Вы уже знакомы с моим соседом Силованом, заслуженным экономистом, пенсионером… Теперь для полного представления примите дополнительные сведения: фамилия — Пачашвили. Звание присвоили, чтобы избавиться от нежелательного работника, даже холодильник подарили: только уходи! Станет жарко, выпей холодненького «боржомчика»… Что же касается соседа Силована Пачашвили, то это я, ваш покорный слуга. Кстати сказать, только здесь узнал, что я, оказывается, дурак… Ну, если не дурак, то, во всяком случае, олух… И на дачу, как выяснилось, меня пригласили затем, чтобы позабавиться, посмеяться, душу отвести.
Коварная мысль, порожденная опьянением, не давала мне покоя: воспользуюсь-ка я преимуществом невидимки и рассчитаюсь с ними и за себя, и за почтенного Силована, воздам каждому по заслугам! Но красиво ли это будет?! Внутренний голос увещевал меня, и я понимал, что лучше воздержаться… Сиди себе, помалкивай, выслушай до конца, что скажут о тебе эти разноцветные личности. Разве не интересно узнать, почему они считают тебя дураком? Такое говорится только за спиной. Потерпи и послушай, может, еще чего и похлеще скажут…
— Так, значит, олух?
— Настоящий, Платоныч, чистой воды!
Я невольно посмотрел на Нани. Думал, что и на сей раз она меня защитит. Нани сидела, сложив на столе руки, как прилежная школьница, и, задумавшись или соскучившись, смотрела в сторону. Казалось, она забыла о гостях и не слышала, что происходит вокруг…

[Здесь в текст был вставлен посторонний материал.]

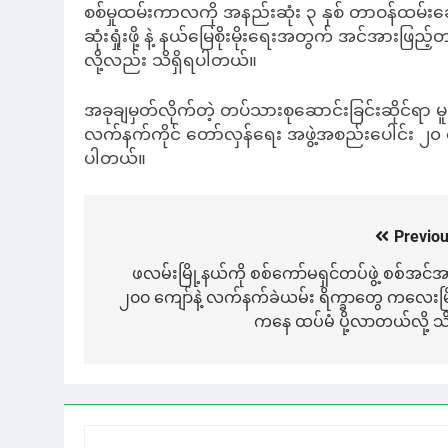
စစ်မှုထမ်းကာလကို အနည်းဆုံး ၃ နှစ် တာဝန်ထမ်းဆေ
ဆုံးရှုံးဖို့ နဲ့ နယ်မြေစိုးမိုးရေးအတွက် အင်အားဖြည
လို့လည်း သိရှိရပါတယ်။
အခုချမှတ်လိုက်တဲ့ တပ်သားစုဆောင်းခြင်းဆိုင်ရာ မူဝ
လက်နက်ကိုင် တော်လှန်ရေး အဖွဲ့အစည်းပေါင်း ၂၀ 
ပါတယ်။
Previou
Post
navigation
ဖလမ်းမြို့နယ်ကို စစ်ကော်မရှင်တပ်ဖွဲ့ စစ်အင်အ
၂၀၀ ကျော်နဲ့ လက်နက်ခဲယမ်း ရိက္ခာတွေ ကလေးမြိ
ကနေ ထပ်မံ ပို့လာတယ်လို့ သ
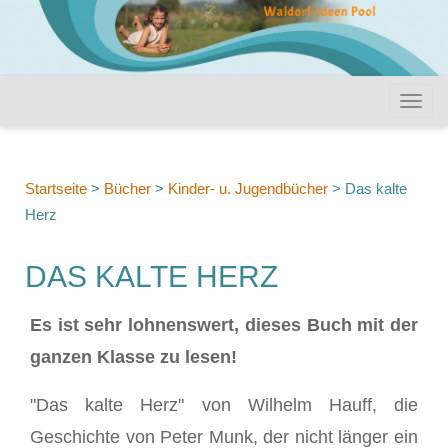
Startseite
>
Bücher
>
Kinder- u. Jugendbücher
>
Das kalte
Herz
DAS KALTE HERZ
Es ist sehr lohnenswert, dieses Buch mit der
ganzen Klasse zu lesen!
"Das kalte Herz" von Wilhelm Hauff, die
Geschichte von Peter Munk, der nicht länger ein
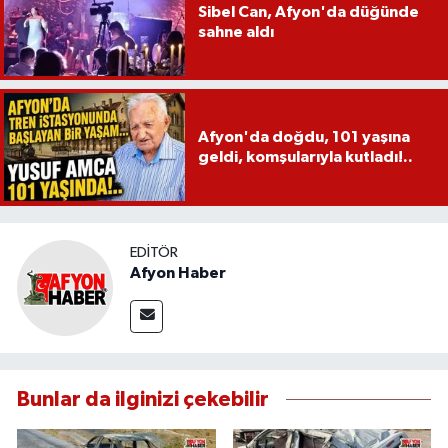
Sibel Can, Afyon'da düğünde
sahne aldı
Afyon'da doğdu, 101 yaşına
geldi, komşularıyla kutladı!..
EDITÖR
Afyon Haber
Bunlar da ilginizi çekebilir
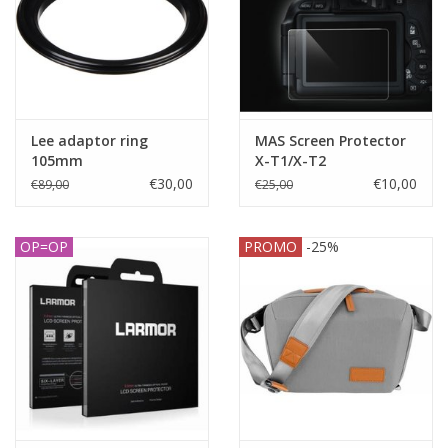
Lee adaptor ring
MAS Screen Protector
105mm
X-T1/X-T2
€30,00
€10,00
€89,00
€25,00
OP=OP
PROMO
-25%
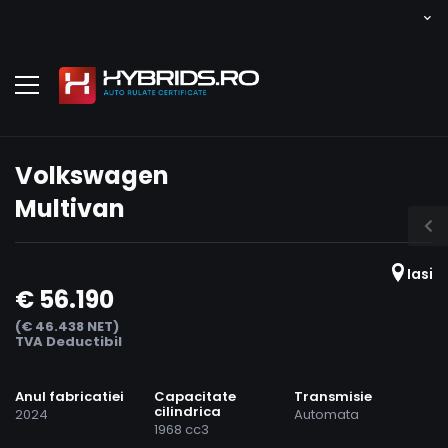
Volkswagen
Multivan
Iasi
€ 56.190
(€ 46.438 NET)
TVA Deductibil
Anul fabricatiei
Capacitate
Transmisie
cilindrica
2024
Automata
1968 cc3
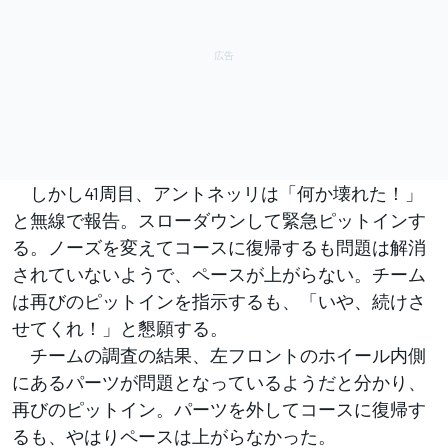
しかし41周目、アントネッリは「何か壊れた！」
と無線で報告。スローダウンして緊急ピットインす
る。ノーズを変えてコースに復帰するも問題は解消
されていないようで、ペースが上がらない。チーム
は再びのピットインを指示するも、「いや、続けさ
せてくれ！」と懇願する。
チームの調査の結果、左フロントのホイール内側
にあるパーツが問題となっているようだと分かり、
再びのピットイン。パーツを外してコースに復帰す
るも、やはりペースは上がらなかった。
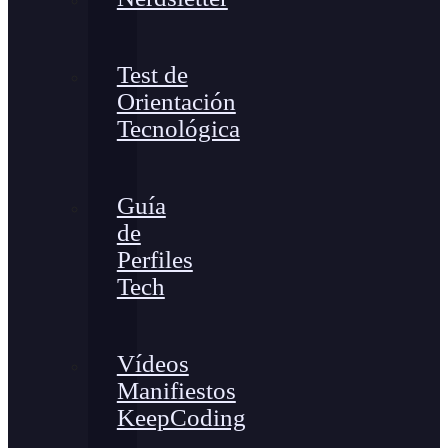
Test de
Orientación
Tecnológica
Guía
de
Perfiles
Tech
Vídeos
Manifiestos
KeepCoding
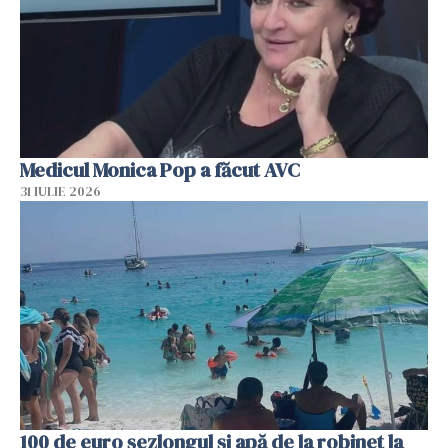
Medicul Monica Pop a făcut AVC
31 IULIE 2026
100 de euro șezlongul și apă de la robinet la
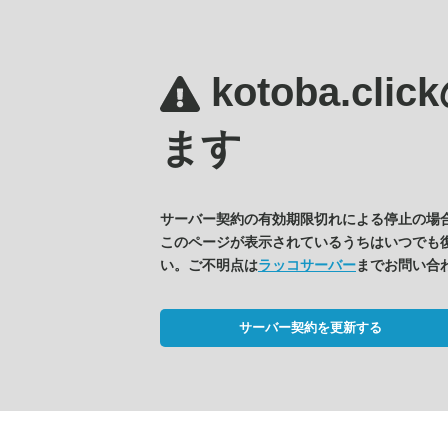
kotoba.clic
ます
サーバー契約の有効期限切れによる停止の場
このページが表示されているうちはいつでも
い。ご不明点は
ラッコサーバー
までお問い合
サーバー契約を更新する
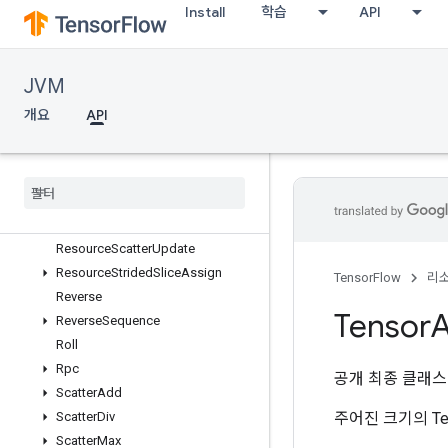
ResourceScatterDiv
Install
학습
API
ResourceScatterMax
ResourceScatterMin
ResourceScatterMul
JVM
ResourceScatterNdAdd
개요
API
ResourceScatterNdMax
Resource
Scatter
Nd
Min
Resource
Scatter
Nd
Sub
Resource
Scatter
Nd
Update
Resource
Scatter
Sub
Resource
Scatter
Update
Resource
Strided
Slice
Assign
TensorFlow
리
Reverse
Tensor
A
Reverse
Sequence
Roll
Rpc
공개 최종 클래
Scatter
Add
주어진 크기의 Ten
Scatter
Div
Scatter
Max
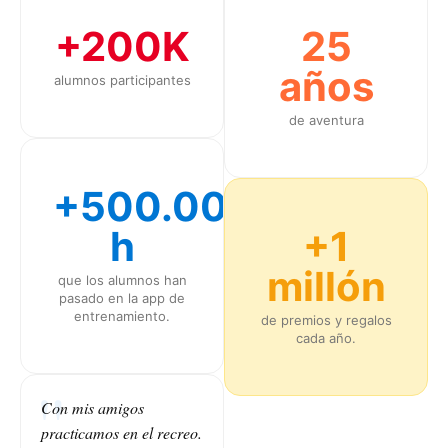
+200K
25
años
alumnos participantes
de aventura
+500.000
h
+1
millón
que los alumnos han
pasado en la app de
entrenamiento.
de premios y regalos
cada año.
Con mis amigos
practicamos en el recreo.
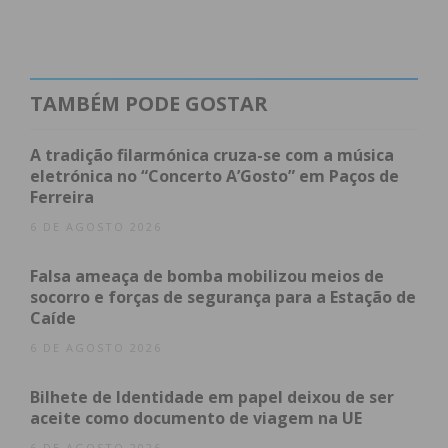
TAMBÉM PODE GOSTAR
A tradição filarmónica cruza-se com a música
eletrónica no “Concerto A’Gosto” em Paços de
Ferreira
Paços de
314
*
5
*
Ferreira
6 DE AGOSTO 2026
Falsa ameaça de bomba mobilizou meios de
socorro e forças de segurança para a Estação de
Caíde
6 DE AGOSTO 2026
Bilhete de Identidade em papel deixou de ser
aceite como documento de viagem na UE
Paredes
348
3
4
*
6 DE AGOSTO 2026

— Нежная ветка ореха! — замурлыкал Желтый Платоныч, начертив в воздухе, несколько прямоугольных треугольников. — А этот Пачашвили жив или умер?
— Жив, Платоныч, жив!
— Ишь, зажился на белом свете! — Желтый Платоныч смеется, хохочет, прямо помирает со смеху.
И другие, и остальные:
смеются,
хохочут,
помирают со смеху.
— Чупри-чупар, чупри-чупар… — запел Желтый Платоныч.